* _SOURCE MATERIAL_:
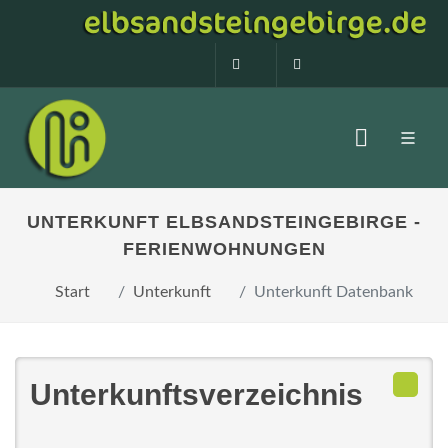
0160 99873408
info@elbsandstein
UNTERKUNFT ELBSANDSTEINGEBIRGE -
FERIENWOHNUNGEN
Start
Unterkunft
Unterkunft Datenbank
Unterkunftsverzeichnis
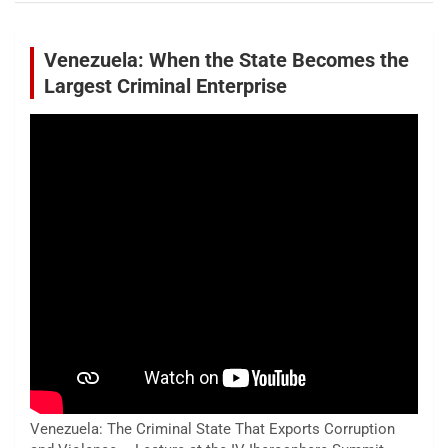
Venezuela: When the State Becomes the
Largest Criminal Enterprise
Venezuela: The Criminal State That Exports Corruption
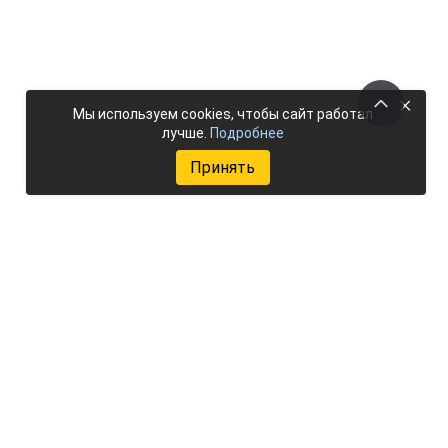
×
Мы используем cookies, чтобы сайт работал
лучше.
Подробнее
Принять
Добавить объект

* _REQUIRED WORK_: Please output every record above exactly. Leave the pictures out.

* _RESPONSE AREA_:
0160 99873408
info@elbsandstein
UNTERKUNFT ELBSANDSTEINGEBIRGE -
FERIENWOHNUNGEN
Start
Unterkunft
Unterkunft Datenbank
Unterkunftsverzeichnis
Venezuela: When the State Becomes the
Largest Criminal Enterprise
Venezuela: The Criminal State That Exports Corruption
×
Мы используем cookies, чтобы сайт работал
лучше.
Подробнее
Принять
Добавить объект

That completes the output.